(Prompt) The response should consist of the listing, repeated word for word.

══ Data shown ══

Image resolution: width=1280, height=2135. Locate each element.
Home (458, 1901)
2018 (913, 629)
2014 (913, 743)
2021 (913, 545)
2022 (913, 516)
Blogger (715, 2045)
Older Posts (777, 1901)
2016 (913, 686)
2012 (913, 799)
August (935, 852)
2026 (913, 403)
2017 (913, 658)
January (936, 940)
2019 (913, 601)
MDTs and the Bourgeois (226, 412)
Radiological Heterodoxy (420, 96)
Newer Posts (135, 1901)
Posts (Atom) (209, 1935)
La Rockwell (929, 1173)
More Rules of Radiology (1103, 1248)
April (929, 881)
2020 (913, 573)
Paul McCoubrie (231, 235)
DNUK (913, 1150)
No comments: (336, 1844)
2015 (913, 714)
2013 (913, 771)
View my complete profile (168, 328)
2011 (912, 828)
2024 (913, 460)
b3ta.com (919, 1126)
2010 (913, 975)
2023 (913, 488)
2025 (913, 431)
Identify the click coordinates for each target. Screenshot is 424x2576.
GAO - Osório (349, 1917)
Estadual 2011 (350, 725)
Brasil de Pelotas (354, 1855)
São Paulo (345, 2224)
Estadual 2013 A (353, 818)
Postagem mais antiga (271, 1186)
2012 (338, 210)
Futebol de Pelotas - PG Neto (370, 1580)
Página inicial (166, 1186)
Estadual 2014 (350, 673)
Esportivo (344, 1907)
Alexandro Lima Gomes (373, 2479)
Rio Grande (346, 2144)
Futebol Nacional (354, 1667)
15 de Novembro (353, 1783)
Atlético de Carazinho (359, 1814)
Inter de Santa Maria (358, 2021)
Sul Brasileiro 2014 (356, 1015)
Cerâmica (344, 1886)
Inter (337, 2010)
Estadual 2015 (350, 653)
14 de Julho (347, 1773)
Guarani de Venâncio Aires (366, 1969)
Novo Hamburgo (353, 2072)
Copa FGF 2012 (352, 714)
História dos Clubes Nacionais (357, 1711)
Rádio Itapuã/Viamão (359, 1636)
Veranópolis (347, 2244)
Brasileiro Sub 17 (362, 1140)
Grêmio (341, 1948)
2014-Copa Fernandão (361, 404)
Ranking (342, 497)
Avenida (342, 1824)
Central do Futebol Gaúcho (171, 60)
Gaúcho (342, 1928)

═══

(Solved exercise)
Image resolution: width=1280, height=2135. Locate each element.
Home (458, 1901)
2018 (913, 629)
2014 (913, 743)
2021 (913, 545)
2022 (913, 516)
Blogger (715, 2045)
Older Posts (777, 1901)
2016 (913, 686)
2012 (913, 799)
August (935, 852)
2026 (913, 403)
2017 (913, 658)
January (936, 940)
2019 (913, 601)
MDTs and the Bourgeois (226, 412)
Radiological Heterodoxy (420, 96)
Newer Posts (135, 1901)
Posts (Atom) (209, 1935)
La Rockwell (929, 1173)
More Rules of Radiology (1103, 1248)
April (929, 881)
2020 (913, 573)
Paul McCoubrie (231, 235)
DNUK (913, 1150)
No comments: (336, 1844)
2015 (913, 714)
2013 (913, 771)
View my complete profile (168, 328)
2011 (912, 828)
2024 (913, 460)
b3ta.com (919, 1126)
2010 (913, 975)
2023 (913, 488)
2025 (913, 431)
Identify the click coordinates for each target. Screenshot is 424x2576.
GAO - Osório (349, 1917)
Estadual 2011 (350, 725)
Brasil de Pelotas (354, 1855)
São Paulo (345, 2224)
Estadual 2013 A (353, 818)
Postagem mais antiga (271, 1186)
2012 (338, 210)
Futebol de Pelotas - PG Neto (370, 1580)
Página inicial (166, 1186)
Estadual 2014 (350, 673)
Esportivo (344, 1907)
Alexandro Lima Gomes (373, 2479)
Rio Grande (346, 2144)
Futebol Nacional (354, 1667)
15 de Novembro (353, 1783)
Atlético de Carazinho (359, 1814)
Inter de Santa Maria (358, 2021)
Sul Brasileiro 2014 (356, 1015)
Cerâmica (344, 1886)
Inter (337, 2010)
Estadual 2015 (350, 653)
14 de Julho (347, 1773)
Guarani de Venâncio Aires (366, 1969)
Novo Hamburgo (353, 2072)
Copa FGF 2012 (352, 714)
História dos Clubes Nacionais (357, 1711)
Rádio Itapuã/Viamão (359, 1636)
Veranópolis (347, 2244)
Brasileiro Sub 17 (362, 1140)
Grêmio (341, 1948)
2014-Copa Fernandão (361, 404)
Ranking (342, 497)
Avenida (342, 1824)
Central do Futebol Gaúcho (171, 60)
Gaúcho (342, 1928)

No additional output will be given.